Last update: December 8th, 2019 at 7:00 am
The most active volcano in the Hawaiian island chain the Pu‘u ‘Ō‘ō eruption of Kilauea, has been going on almost continuously for more than three decades. The lava flows location and intensity have varied over the years. An episode can fluctuate too, sometimes making a glowing appearance at the surface and other times staying hidden from view in subsurface lava tubes.
Sometimes when the lava enters the ocean, the event makes a spectacular show of island-building. The last time flow from Kilauea poured into the Pacific was 2013.
The most recent episode stems from the “61g” flow, which started during an eruption in May 2016, progressed down the flank of the mountain, and has been flowing into the sea since late July.
The Advanced Land Imager (ALI) on NASA’s Earth Observing-1 satellite acquired this natural-color image of the event on November 13, 2016.

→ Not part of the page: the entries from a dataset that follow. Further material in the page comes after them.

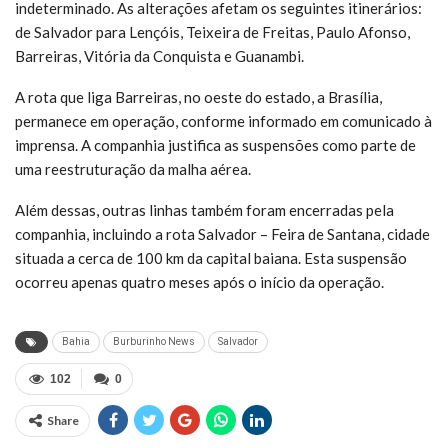
indeterminado. As alterações afetam os seguintes itinerários:
de Salvador para Lençóis, Teixeira de Freitas, Paulo Afonso,
Barreiras, Vitória da Conquista e Guanambi.
A rota que liga Barreiras, no oeste do estado, a Brasília,
permanece em operação, conforme informado em comunicado à
imprensa. A companhia justifica as suspensões como parte de
uma reestruturação da malha aérea.
Além dessas, outras linhas também foram encerradas pela
companhia, incluindo a rota Salvador – Feira de Santana, cidade
situada a cerca de 100 km da capital baiana. Esta suspensão
ocorreu apenas quatro meses após o início da operação.
Bahia
Burburinho News
Salvador
102
0
Share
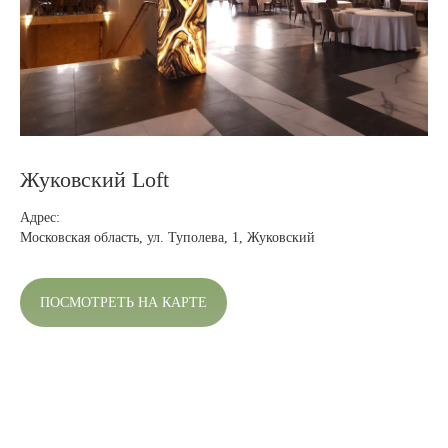
Жуковский Loft
Адрес:
Московская область,
ул. Туполева, 1, Жуковский
ПОСМОТРЕТЬ НА КАРТЕ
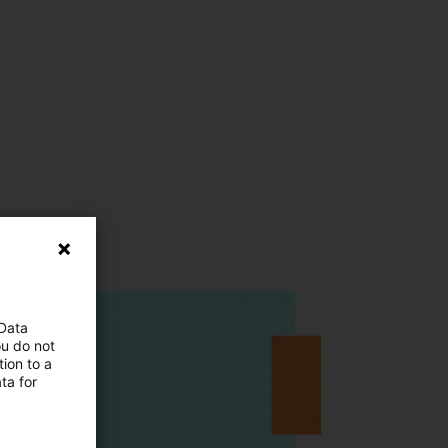
 Data
ou do not
ion to a
ta for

The gray areas in the picture show nearly the whole flow field, including lava that has accumulated since 1983. The active flow in this image starts at a vent just east of the Pu‘u ‘Ō‘ō crater. Ground-based research suggests that it moves southeast and southward through lava tubes below the surface. The active flow might be hidden from view in this image, but breakouts have sporadically appeared at the surface in the past few months. The signature of a recent surface breakout is the lighter gray area at the base of the pali (cliff). A false-color image from the same day shows that this area is still warmer than usual; so too are the crater and the land where lava enters the sea.